12.11.2025
In der aktuellen Folge des YouTube-Formats „Laut
gedacht“ spricht der Musikwissenschaftler und -kabarettist Dr. Pop, bürgerlich Markus Henrik, über die positiven Einflüsse von Musik auf unsere Psyche. Er erklärt, wie Klänge und Melodien uns
durch schwierige Zeiten tragen können, gibt praktische Tipps und zeigt mit vielen Anekdoten zu bekannten Songs und Künstler:innen, dass musikalische Werke nicht nur unterhalten, sondern auch
trösten und unterstützen können.
Laut gedacht mit Dr. Pop – jetzt auf frnd.tv
In der neuen Folge von „Laut gedacht“ spricht Musikwissenschaftler und -kabarettist Dr. Pop, bürgerlich Markus Henrik, über die Wirkung von Musik
auf unsere Emotionen. Er erklärt, warum Musik nicht nur unterhält, sondern tatsächlich gesünder machen kann. „Wer regelmäßig unter der Dusche singt, hat ein besseres Immunsystem“, sagt Dr.
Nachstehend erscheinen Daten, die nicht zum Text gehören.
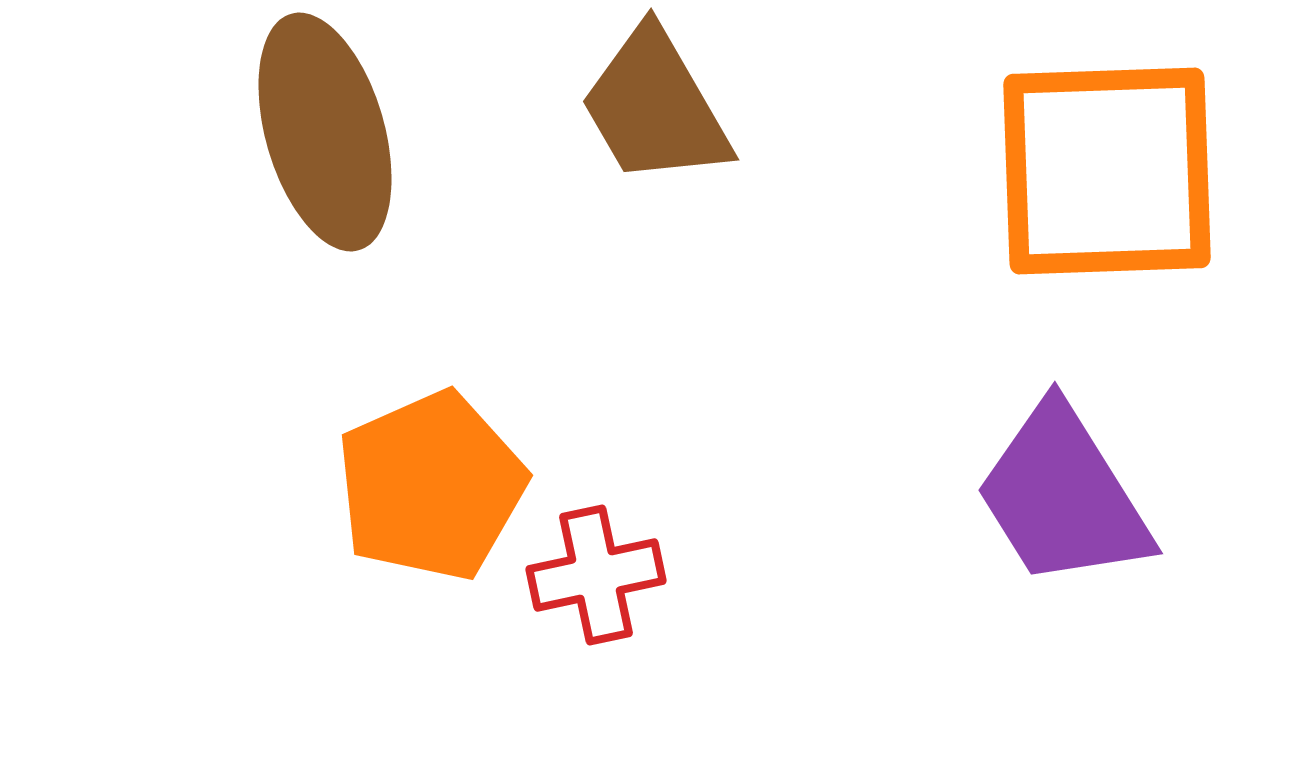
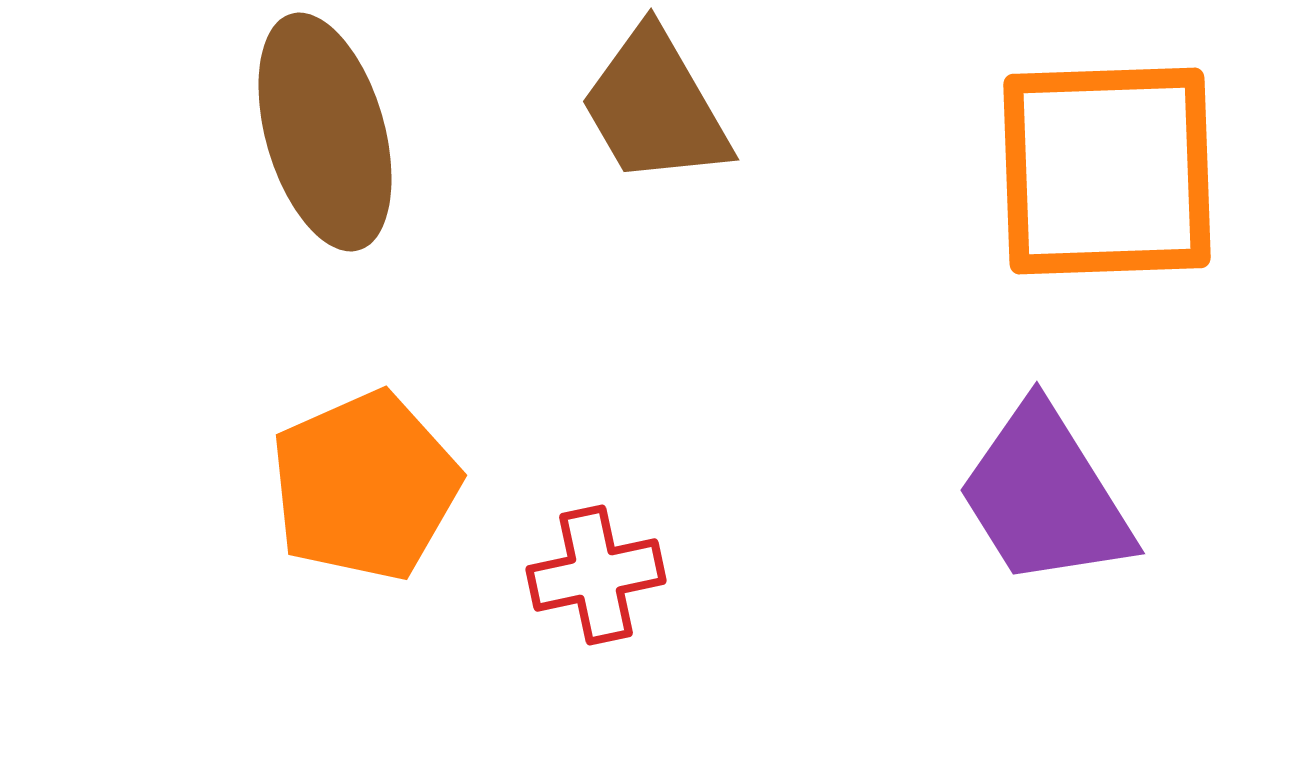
orange pentagon: moved 66 px left
purple trapezoid: moved 18 px left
Pop
und verweist auf Studien, die zeigen, dass gemeinsames Musizieren Endorphine freisetzt und sogar vor depressiven Verstimmungen schützen kann.
Doch die Kraft der Musik entfaltet sich laut dem Musikwissenschaftler nicht nur beim aktiven Instrumente spielen oder Singen. „Man kann auch Musik hören, wenn es einem nicht so gut geht“, rät er.
Besonders hilfreich sei es, sich Playlists zusammenzustellen, „die vielleicht ein bisschen traurig beginnen und dann immer positiver werden“. So könne man sich an schlechten Tagen selbst aus
kleinen Krisen herausholen.
Neben wissenschaftlichen Erkenntnissen und alltagsnahen Tipps führt Dr. Pop durch eine Reise emotionaler Musikgeschichte. Er erzählt von Adele, Bob Dylan und Beethoven, von gebrochenen Herzen,
großen Hymnen, und davon, wie Gefühle Einzelner, in einem Song verpackt, zum Halt für viele werden können. Besonders bewegt ihn die Geschichte des Fender Rhodes: Dessen Erfinder wollte etwas
Heilendes für verletzte US-Soldaten schaffen und legte damit den Grundstein der Musiktherapie.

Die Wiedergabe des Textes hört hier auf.